- Table of contents
- Run PostgreSQL database locally as docker container
- Getting started with a helm chart deployment
- Backend - Python Flask
- Frontend - React app
- Nginx Controller Proxy
- Create helm chart repository at your Github repository
- Deploy micro-backend and micro-frontend helm chart from Github
- Create helm chart repository based on Chartmuseum helm chart
- Deploy micro-backend and micro-frontend helm chart from Chartmuseum
- Troubleshooting section
# Clean all docker images/processes/... if neceassary
docker rmi $(docker images -q) -f
docker ps --filter status=dead --filter status=exited -aq | xargs -r docker rm -v
# Start postgress as docker instance
docker run --name micro-postgres -e POSTGRES_USER=postgres -e POSTGRES_PASSWORD=password -p 5432:5432 -d postgres:alpine
# Connect to PostgreSQL from your laptop
psql --host=localhost --port=5432 -U postgres
# Create database, user and grant privileges
CREATE DATABASE microservice;
CREATE USER micro WITH ENCRYPTED PASSWORD 'password';
GRANT ALL PRIVILEGES ON DATABASE microservice TO micro;
ALTER DATABASE microservice OWNER TO micro;
# Connect to databse and check request_ips table
psql --host=localhost --port=5432 -U micro -d microservice
select * from request_ips;
If there is someone who does not know anything about
helm charts there is a simple deployment available
Dummy Dokuwiki deployment by using helm chart
helm install \
--name dw \
--set service.type=NodePort \
--set service.nodePorts.http=30111 \
--set persistence.enabled=false \
--set dokuwikiUsername=admin,dokuwikiPassword=password \
stable/dokuwiki \
--tls
Following environmental variables are used inside docker image.

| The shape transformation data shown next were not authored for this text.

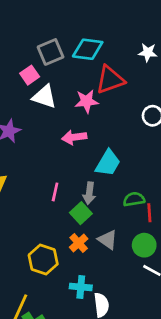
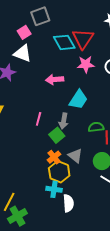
cyan diamond: (88, 49) -> (64, 42), moved, turned 50
red triangle: (110, 80) -> (83, 39), turned -40
white triangle: (44, 97) -> (23, 53), moved
pink star: (87, 101) -> (86, 64), moved
yellow hexagon: (43, 260) -> (59, 172), moved

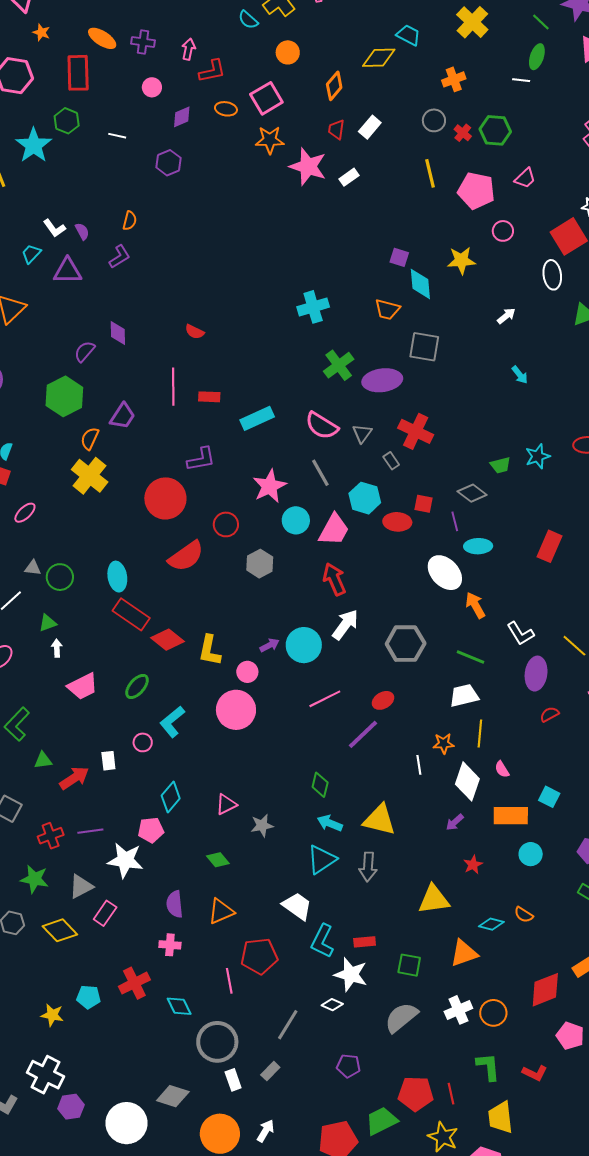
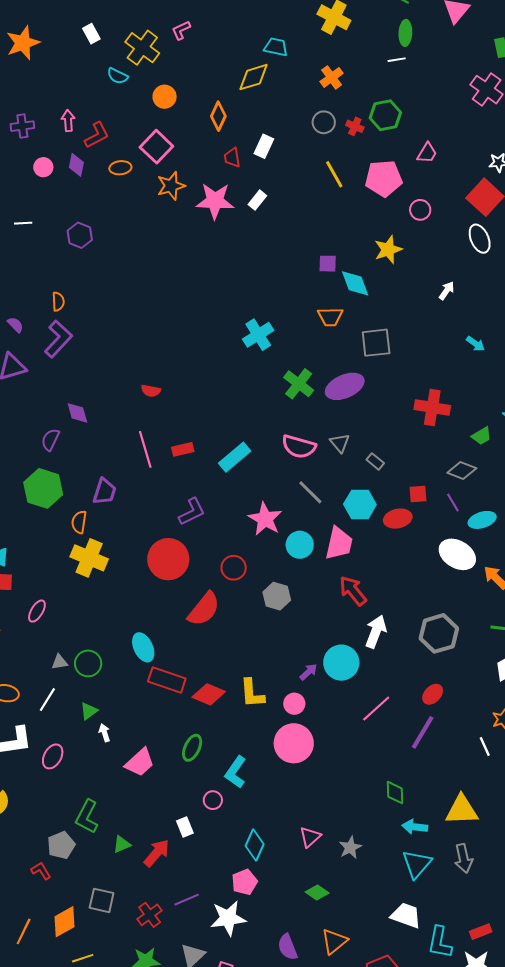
purple diamond: (182, 117) -> (76, 165), moved, turned -40
purple L-shape: (120, 257) -> (58, 339), size x1.5
red cross: (416, 431) -> (432, 408), moved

PSQL_DB_USER default='micro'
PSQL_DB_PASS default='password'
PSQL_DB_NAME default='microservice'
PSQL_DB_ADDRESS default='127.0.0.1'
PSQL_DB_PORT default='5432'
# Create python virtualenv
python3 -m venv venv_micro
# Activate virtualenv
source venv_micro/bin/activate
# Install requirements from requirements.txt
pip install -r requirements.txt
# Start Flask in non-production mode
cd ../backend
export FLASK_APP=app
flask run
# Stop and remove docker container process if previously started
docker stop micro-service && docker rm micro-service || :
# Build docker image
docker build -t <account>/microservice:v0.0.1 .

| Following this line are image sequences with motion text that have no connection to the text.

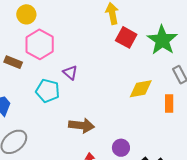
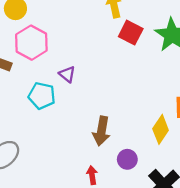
yellow diamond: (141, 89) -> (161, 129), moved, turned -45
brown arrow: (82, 125) -> (101, 131), moved, turned 95

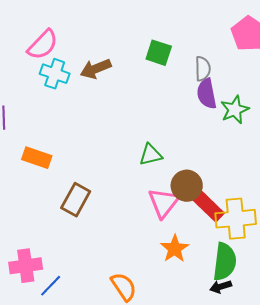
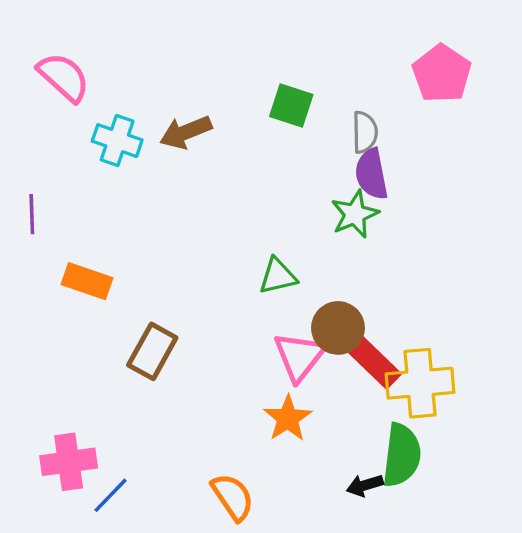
pink semicircle: (43, 45) -> (64, 77), moved, turned -92
green star: (235, 110) -> (355, 214), moved
orange star: (175, 249) -> (288, 418), moved
black arrow: (221, 287) -> (365, 485), moved

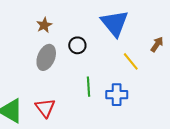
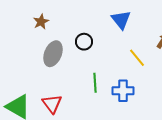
blue triangle: (115, 23) -> (121, 20), size x0.7
brown star: (44, 25) -> (41, 22), moved

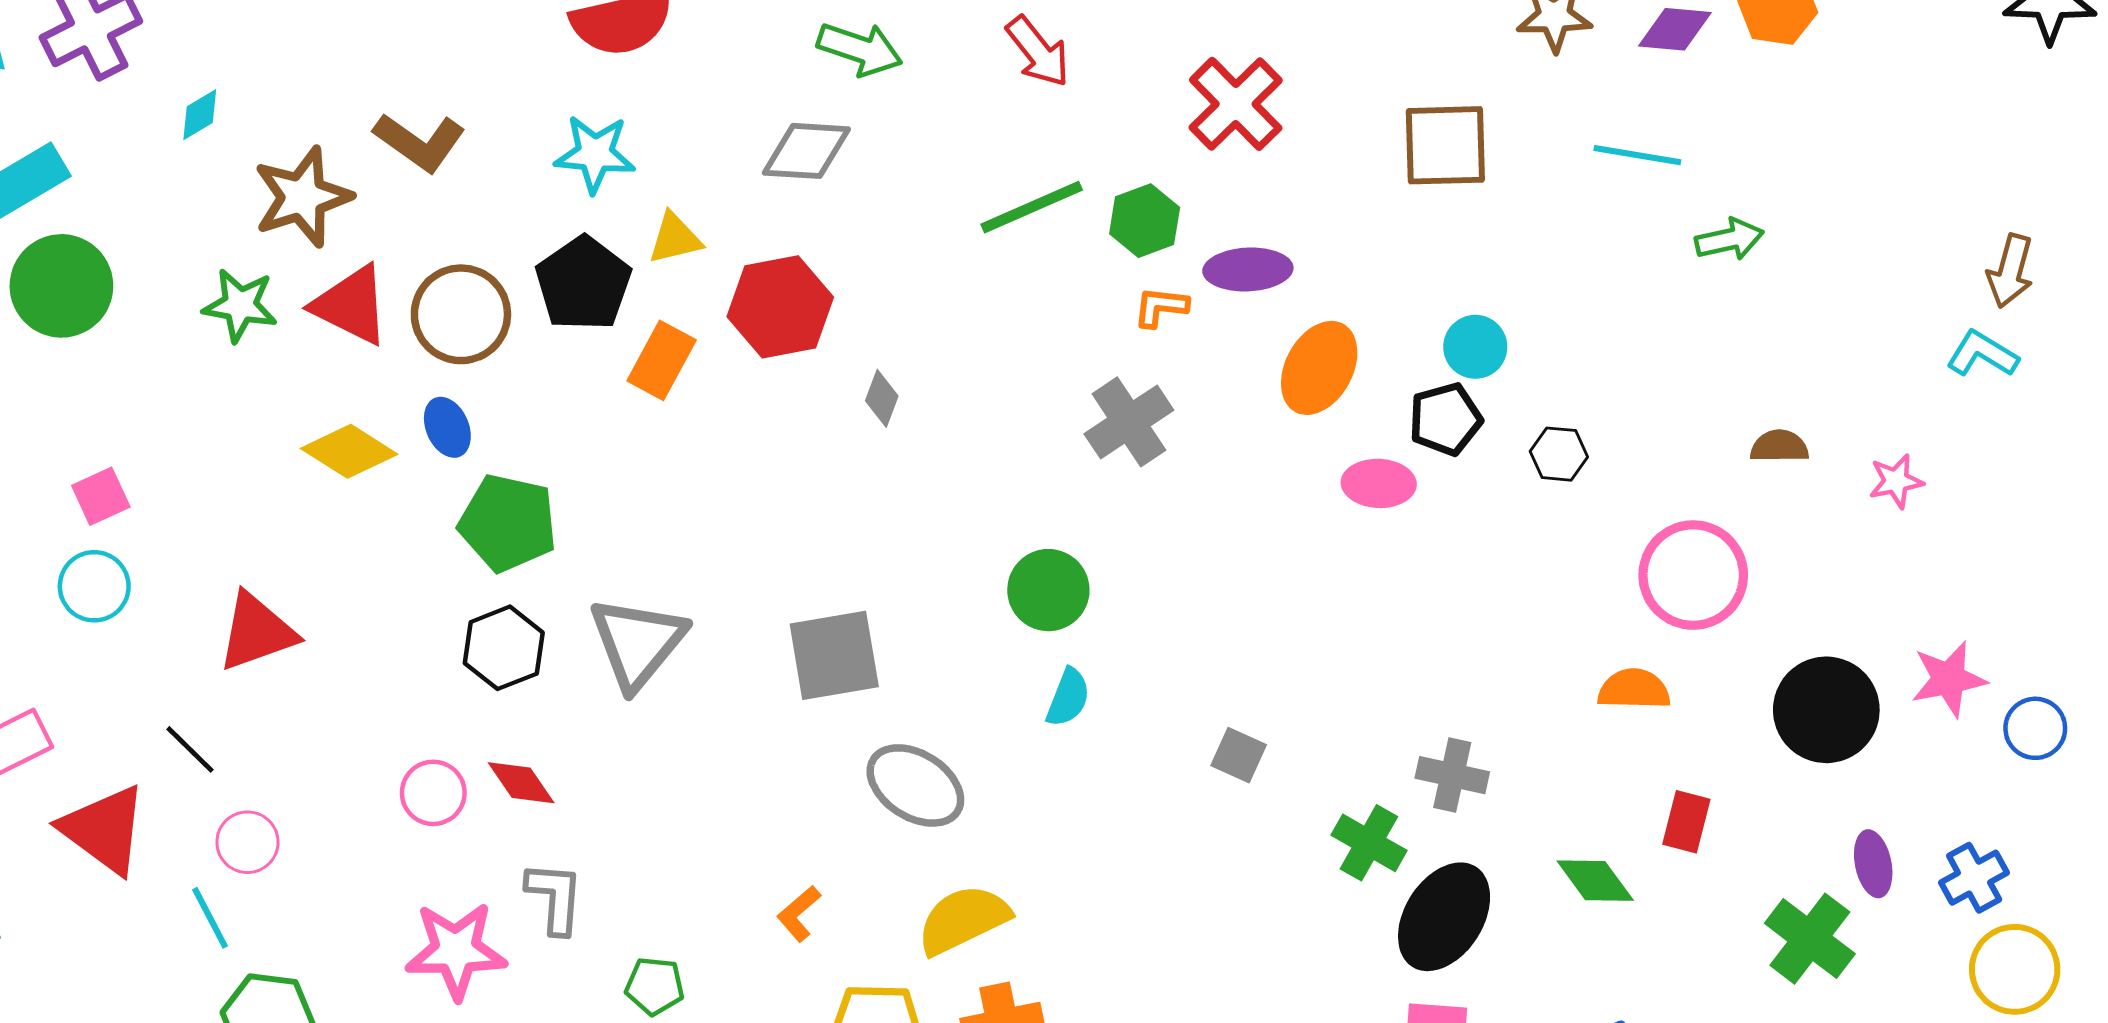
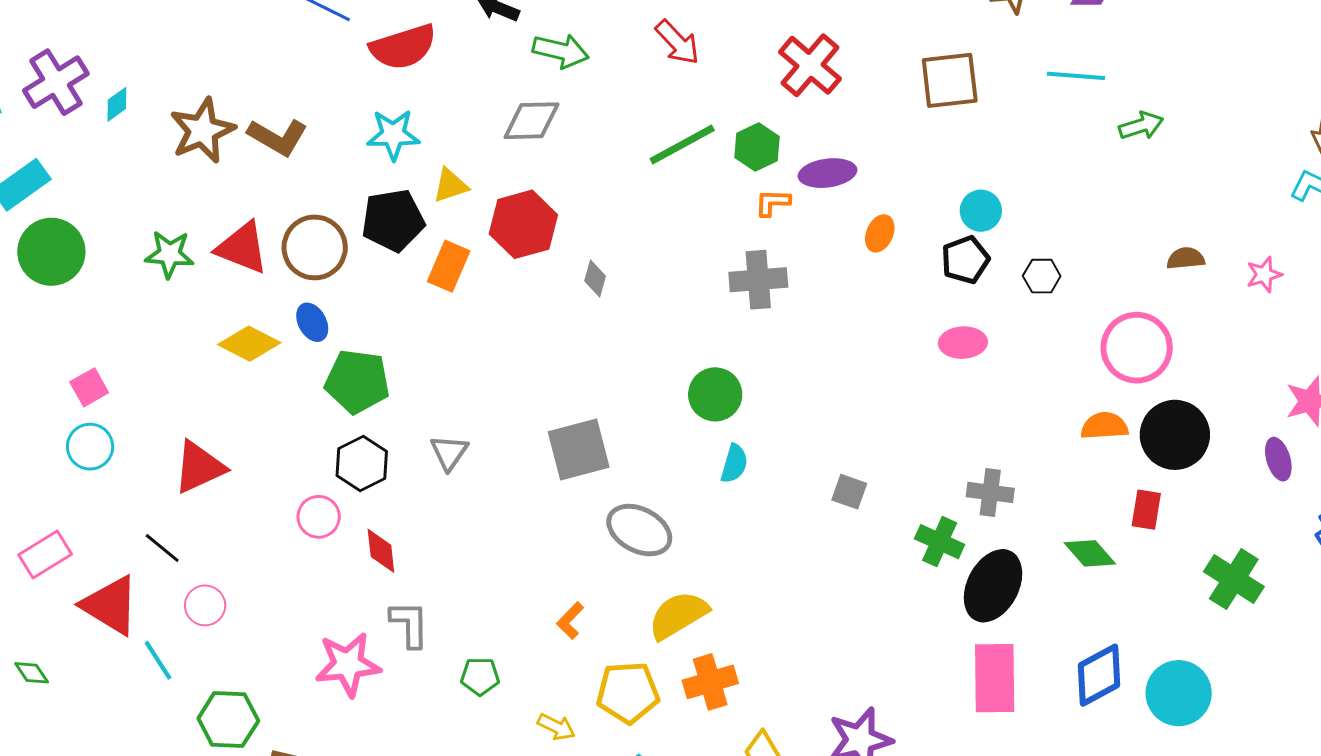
cyan diamond: (200, 115) -> (117, 104), moved
brown star: (302, 197) -> (202, 131), moved
black pentagon: (583, 283) -> (393, 220), turned 30
orange ellipse: (1319, 368) -> (880, 233), size x0.6
gray cross: (1129, 422) -> (758, 280), turned 34
pink ellipse: (1379, 483) -> (963, 343), moved
gray triangle: (637, 643) -> (449, 452), size x0.6
black circle: (1826, 710) -> (1175, 435), moved
red diamond: (521, 783) -> (381, 551), turned 33
pink circle: (433, 793) -> (319, 517), moved
purple ellipse: (1873, 864) -> (1278, 459), moved
cyan line: (210, 918) -> (158, 660), moved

# Run docker container locally
docker run \
--rm \
--name micro-service \
-it \
-e PSQL_DB_ADDRESS=192.168.1.45 \
-p 5001:8000 \
-d <account>/microservice:v0.0.1
# Get inside docker container
docker exec -it micro-service sh
# Push docker image to public docker registry
docker login
docker push <account>/microservice:v0.0.1
Backend (Python Flask) helm chart (micro-backend) is dependent on a database PostgreSQL.

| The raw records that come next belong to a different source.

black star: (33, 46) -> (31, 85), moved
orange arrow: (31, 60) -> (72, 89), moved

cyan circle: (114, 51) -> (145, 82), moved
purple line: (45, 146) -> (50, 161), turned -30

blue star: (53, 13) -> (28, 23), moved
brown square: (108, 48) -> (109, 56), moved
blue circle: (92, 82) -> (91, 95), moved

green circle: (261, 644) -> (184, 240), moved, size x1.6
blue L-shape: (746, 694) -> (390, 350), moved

There are two options how one can include database (postgresql) as dependency for this helm chart:
backend helm chart.
- create requirements.yaml file inside micro-backend
# Create requirements.yaml file
cat <<EOF > requirements.yaml
dependencies:
- name: postgresql
repository: https://kubernetes-charts.storage.googleapis.com
version: 3.18.3
EOF
# Update dependencies
helm dependency update
- download postgresql helm chart by using
helm fetch <repo>/<chart-name>
and copy it to charts/ folder inside your helm chart (micro-backend)
helm fetch stable/postgresql
cp postgresql*.tgz charts/
# Before the very first deployment
helm dependency update
# Deploy backend helm chart
helm install \
--name backend \
--set service.type=NodePort \
--set service.nodePort=30222 \
helm-charts/micro-backend \
--tls
# Describe backend pod
kubectl describe pod \
$(kubectl get pods | grep backend-micro-backend | awk -F" " {'print $1'})
# See what is going on in logs
kubectl logs -f \
$(kubectl get pods | grep backend-micro-backend | awk -F" " {'print $1'})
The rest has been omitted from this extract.